Data extracted from a collection

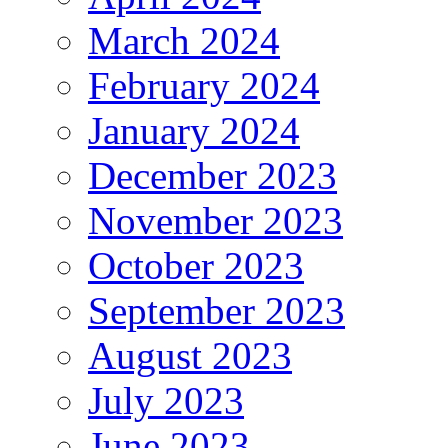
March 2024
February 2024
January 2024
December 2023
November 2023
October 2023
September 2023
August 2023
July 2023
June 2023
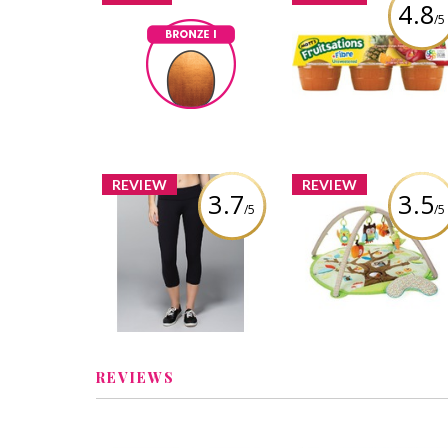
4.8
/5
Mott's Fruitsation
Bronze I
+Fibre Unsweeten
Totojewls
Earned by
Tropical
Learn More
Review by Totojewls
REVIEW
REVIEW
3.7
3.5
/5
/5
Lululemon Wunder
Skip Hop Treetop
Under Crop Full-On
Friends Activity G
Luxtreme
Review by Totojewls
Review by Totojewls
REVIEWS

* * *

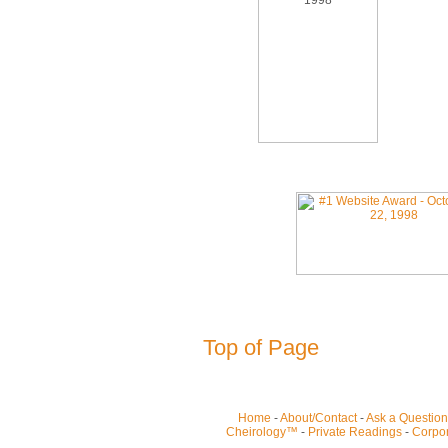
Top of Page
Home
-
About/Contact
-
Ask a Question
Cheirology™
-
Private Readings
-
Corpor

--

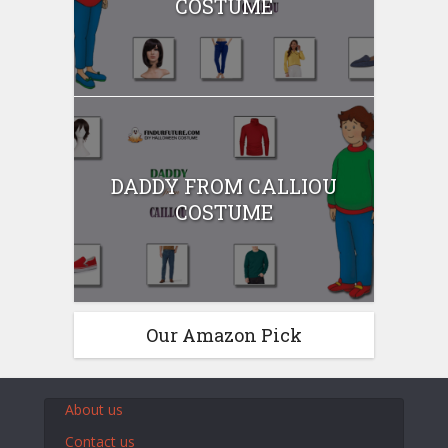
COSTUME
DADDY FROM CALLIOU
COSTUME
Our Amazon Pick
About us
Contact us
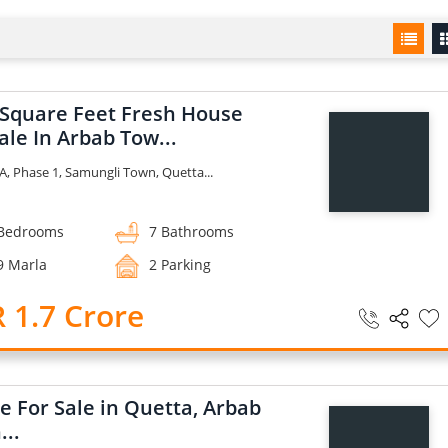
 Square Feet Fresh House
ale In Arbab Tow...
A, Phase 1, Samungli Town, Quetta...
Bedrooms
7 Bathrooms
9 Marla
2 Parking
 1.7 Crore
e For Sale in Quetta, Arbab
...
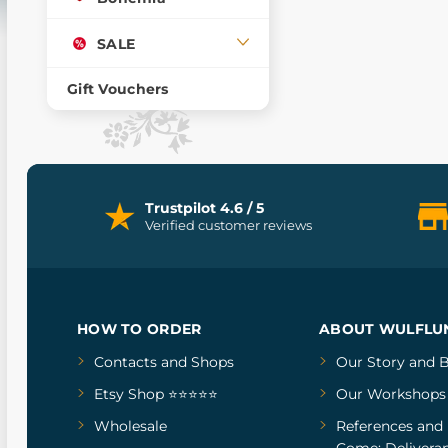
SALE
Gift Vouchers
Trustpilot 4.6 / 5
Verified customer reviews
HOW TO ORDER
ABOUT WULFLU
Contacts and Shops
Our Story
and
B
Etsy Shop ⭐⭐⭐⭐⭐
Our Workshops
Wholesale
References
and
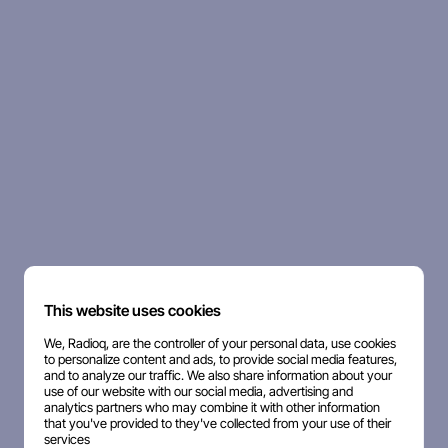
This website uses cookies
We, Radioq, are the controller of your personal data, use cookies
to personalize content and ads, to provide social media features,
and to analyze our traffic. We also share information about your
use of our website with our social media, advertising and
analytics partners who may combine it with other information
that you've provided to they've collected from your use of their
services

# EXERCISE DIRECTIONS
Please copy each line of the records above that holds the word "information".

# TASK OUTPUT
and to analyze our traffic. We also share information about your
analytics partners who may combine it with other information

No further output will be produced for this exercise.